Monday, November 4, 2013

The Art

This is one of those Paul Harvey-type stories.

So this older gentleman was traveling on a train from Switzerland into Germany, and for some reason....something stuck out.  His clothing....his shoes....his briefcase....whatever.

So the German customs folks pulled him and did an intensive search.  In Germany, you can do things like this with no judge's permission.

What they find is a substantial amount of cash....way over what you'd say was acceptable to carry.  The authorities won't say the precise amount....I'd take a pretty good guess at something between 50,000 and 150,000 Euro ($60,000 to $200,000).

He's an older guy....but this explanation of the cash doesn't ring true.....and he's coming in from Switzerland.

So an investigation starts.  Days pass, and the cops show up in his Munich apartment. He could have cleaned out the mess....but he's an older guy with no real enthusiasm left in him.

So the cops walk in and what they find....is roughly 1,500 paintings.  It's a big huge apartment but it's like to be in the 150 to 200 square meter range.  The place is mostly ratted out.....garbage and newspapers.  He hadn't obviously cleaned it in months or years.

The paintings?  Well, that's the funny thing.  It's the kind of stuff that guys dream of. Picasso, Matisse, and Chagall.  Then there's noted German painters from before WW II....Nolde, Marc, Beckmann and Liebermann.

The story unfolds.  Before WW II....the Nazis were pouring over the Jewish elite in Germany, and taking their art.  The Nazi leadership reached some point where they decided a significant amount of the art was unfit stuff....at least by their opinion....so they hired a German to sell the stuff on the market.  This guy started the act, but kinda rolled this along slowly.  The war came to an end.....with him claiming to the authorities that much of the art was destroyed in bombing raids.

This guy quietly disappears and the art stays with him.  He passes away, and his son takes up the collection.

The son grew up in the 1950s and 1960s.  He's in his 80's presently. Whatever charges they want to dream up....this guy doesn't care.  He's lived a good long and decent life.  He took a painting or two each year and sold them on the market outside of Germany.  No one ever asked questions, and he simply took the cash payment and went back to his apartment.

The value?  No one can clearly say for sure.  You see....they are still in the identification stage and trying to find the owners.   Most of the owners are dead.  Then you look for relatives of them.  On and on.

The authorities won't dare say it in public....but this 1,500 piece collection could take ten years to clear up and finalize on the ownership side.  The value is kinda tossed around and they've given it a billion-dollar number.....mostly because it's so unusual and no one can be sure what any of this will bring on the market.

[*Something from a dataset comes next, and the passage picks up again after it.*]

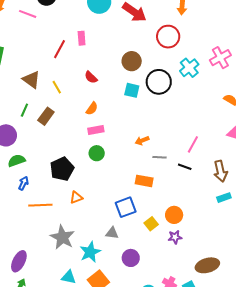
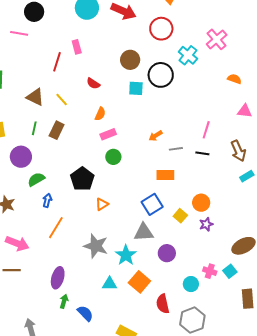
orange line: (40, 205) -> (56, 228), moved, turned -45
gray triangle: (112, 233) -> (144, 232), size x1.5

This brings one to this odd observation.  No one says this of course.  All this art....seems to be believed by the media....to be owned officially by Jewish families and stolen from them.  Well.....it might well be that ten percent or twenty percent.....were stolen property items that Jewish families came across in the early 1900s, and simply added to collections.

You might find a fair number of these were actually sold by Jewish families when they knew time was running out and they needed cash in a hurry.

For me....there's this curious alternate ending.  If the customs police hadn't suspected the guy....he would have continued on, and likely died in five to ten years.  There are no relatives.  So someone would have walked into this apartment, and felt a bit of shock over a bunch of art.  They might have even backed up a truck to the building, and hauled the stuff off to some dump.....thinking it was all garbage he'd picked up at flea markets.

A strange story, if you ask me.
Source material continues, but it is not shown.